En clair, sa vie privée se résumait à l'inexistence, voilà par quel procédé il arrivait à la gérer pour mieux privilégier son rôle diplomatique. Cependant, le policier haut gradé ne lui offrait pas ce loisir, plus maintenant, et il ne pouvait pas l'effacer du tableau pour autant... Sans lui, il perdait un contact essentiel dans l'historique des activités des locataires du 221B Baker Street. C'était une question pratique. Enfin, cela aurait dû l'être.
Dans le fond, il y avait plus entre eux qu'une banale affiliation circonstancielle ; s'éloigner l'un de l'autre inclurait de se perdre en tant qu'amis, car Greg l'était, son ami. Peut-être le seul qu'il n'ait jamais vraiment eu.
— Monsieur ? l'interpella un majordome, retenant grande ouverte la portière à sa droite. Vous êtes devant le bâtiment principal du Club Diogène.

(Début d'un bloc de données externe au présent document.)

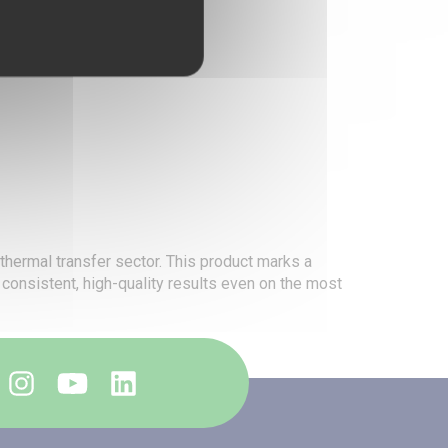
 thermal transfer sector. This product marks a
e consistent, high-quality results even on the most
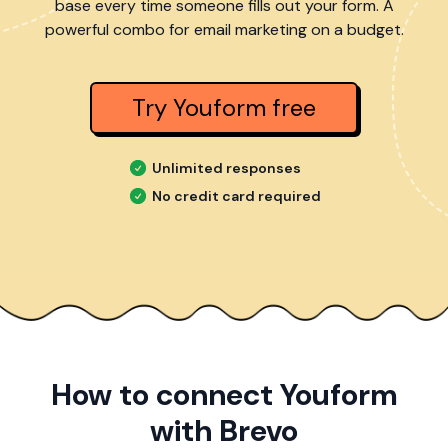
base every time someone fills out your form. A
powerful combo for email marketing on a budget.
Try Youform free
Unlimited responses
No credit card required
How to connect Youform
with Brevo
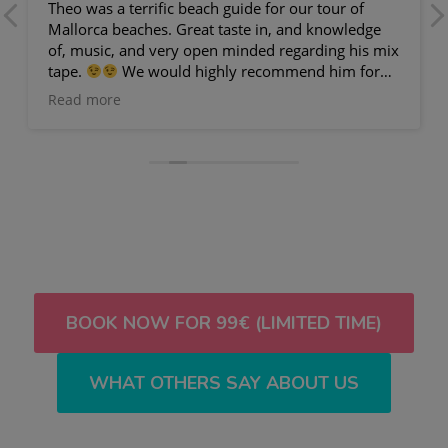
Theo was a terrific beach guide for our tour of
Mallorca beaches. Great taste in, and knowledge
of, music, and very open minded regarding his mix
tape.
We would highly recommend him for
any visit to Palma.
Read more
BOOK NOW FOR 99€ (LIMITED TIME)
WHAT OTHERS SAY ABOUT US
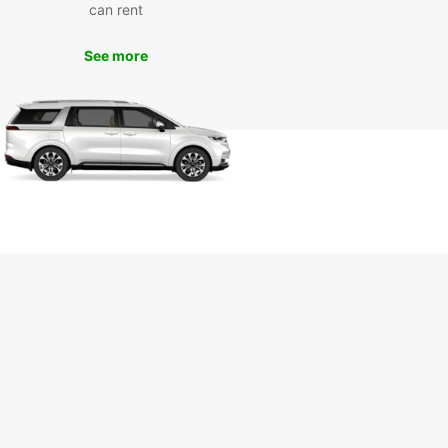
ence wherever your travels take you. Book your
can rent
ntal in Horsens with Europcar today and embark
memorable journey in Denmark.
See more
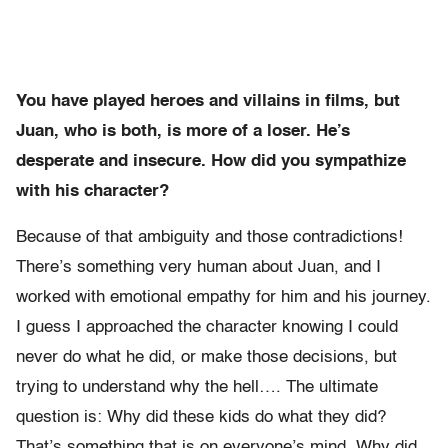
You have played heroes and villains in films, but
Juan, who is both, is more of a loser. He’s
desperate and insecure. How did you sympathize
with his character?
Because of that ambiguity and those contradictions!
There’s something very human about Juan, and I
worked with emotional empathy for him and his journey.
I guess I approached the character knowing I could
never do what he did, or make those decisions, but
trying to understand why the hell…. The ultimate
question is: Why did these kids do what they did?
That’s something that is on everyone’s mind. Why did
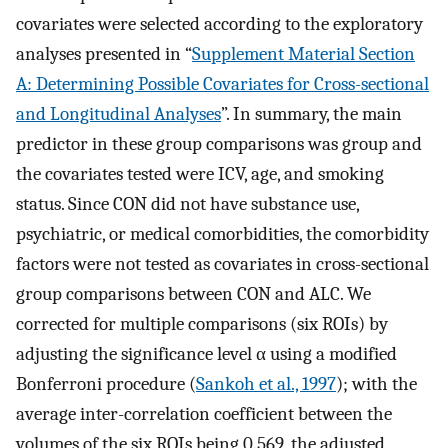
covariates were selected according to the exploratory
analyses presented in “
Supplement Material Section
A: Determining Possible Covariates for Cross-sectional
and Longitudinal Analyses
”. In summary, the main
predictor in these group comparisons was group and
the covariates tested were ICV, age, and smoking
status. Since CON did not have substance use,
psychiatric, or medical comorbidities, the comorbidity
factors were not tested as covariates in cross-sectional
group comparisons between CON and ALC. We
corrected for multiple comparisons (six ROIs) by
adjusting the significance level α using a modified
Bonferroni procedure (
Sankoh et al., 1997
); with the
average inter-correlation coefficient between the
volumes of the six ROIs being 0.569, the adjusted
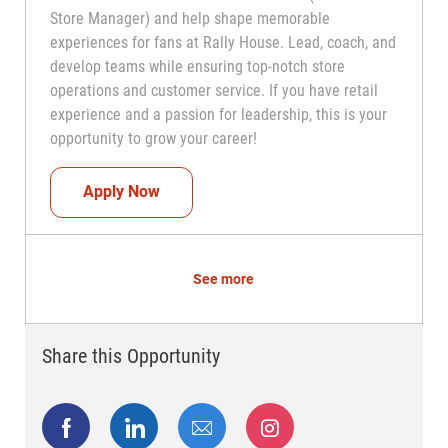
Store Manager) and help shape memorable
experiences for fans at Rally House. Lead, coach, and
develop teams while ensuring top-notch store
operations and customer service. If you have retail
experience and a passion for leadership, this is your
opportunity to grow your career!
Assistant Coach (Assistant Store Manag
Apply Now
See more
Share this Opportunity
Share via Facebook
Share via LinkedIn
Share via email
Share via Instagram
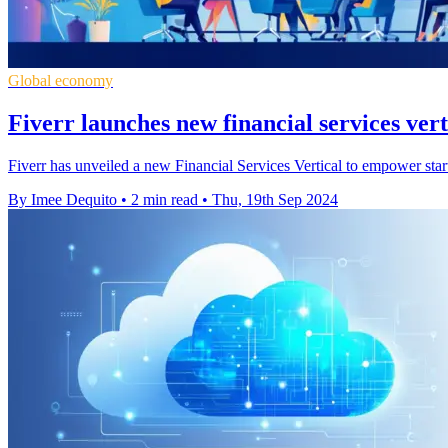
Global economy
Fiverr launches new financial services vert
Fiverr has unveiled a new Financial Services Vertical to empower star
By Imee Dequito
•
2 min read
•
Thu, 19th Sep 2024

Les paupières de Mycroft clignèrent, rencontrant à l'improviste la lumière extérieure, brumeuse, qui s'infiltrait sur la banquette arrière. Il s'éclaircit la gorge en hochant la tête d'un air compréhensif et tira d'un geste étudié sur les bords de son costard pour en renforcer les ourlets. Tandis que ses chaussures parfaitement cirées s'étiraient sur le gravier, il étudia ses nouveaux messages en se dirigeant par instinct à la réception des lieux. Il y en avait plusieurs du sociopathe avéré des Holmes, bien évidemment.
[de Enfant Turbulent, aujourd'hui à 11:07] Lisgrade amoureux. M'étonnera toujours. -SH
Il roula des yeux à la lecture du nom de famille écorché, mais ne commenta pas. Depuis le commencement, Sherlock se donnait un mal fou à ne pas retenir correctement « Lestrade », comme s'il avait de la peine pour se souvenir de quoi que ce soit. Ses sarcasmes avaient de quoi vexer, voire énerver plus d'un. Mycroft avait dépassé ce stade et les pics du détective n'avaient plus d'effets sur lui. Après tout, il était la figure vivante qu'un humain engorgeant quarante-trois ans de désabusement était ma foi capable de réussir son orientation professionnelle. Pour ce qui était du reste, il fallait plutôt éluder le sujet d'une mine débordée.
— Monsieur Holmes ! s'exclama un homme de la soixantaine au nez aplati et une grosse bedaine à la place du ventre. Comment allez-vous ? Le déjeuner ne commence que dans trente minutes, me feriez-vous l'honneur d'une partie d'échecs en attendant ?
L'interpellé fit disparaître son téléphone portable dans la poche thoracique de sa veste et grimpa les marches du perron. Connaissances de longue date, ils se saluèrent et se serrèrent la main avec un enthousiasme distingué.
— Il est difficile de refuser une invitation pareille, accepta le fonctionnaire en emboîtant le pas au sous-gérant du domaine.
En cet instant, il était fin prêt à se plonger dans la première occupation à sa portée, tant que celle-ci lui ferait oublier le fil de ses idées.
Note auteure : oui, j'ai volontairement modifié le running-gag de la série (basé originellement sur le prénom « Greg ») pour ceux qui auraient remarqué le clin d'œil.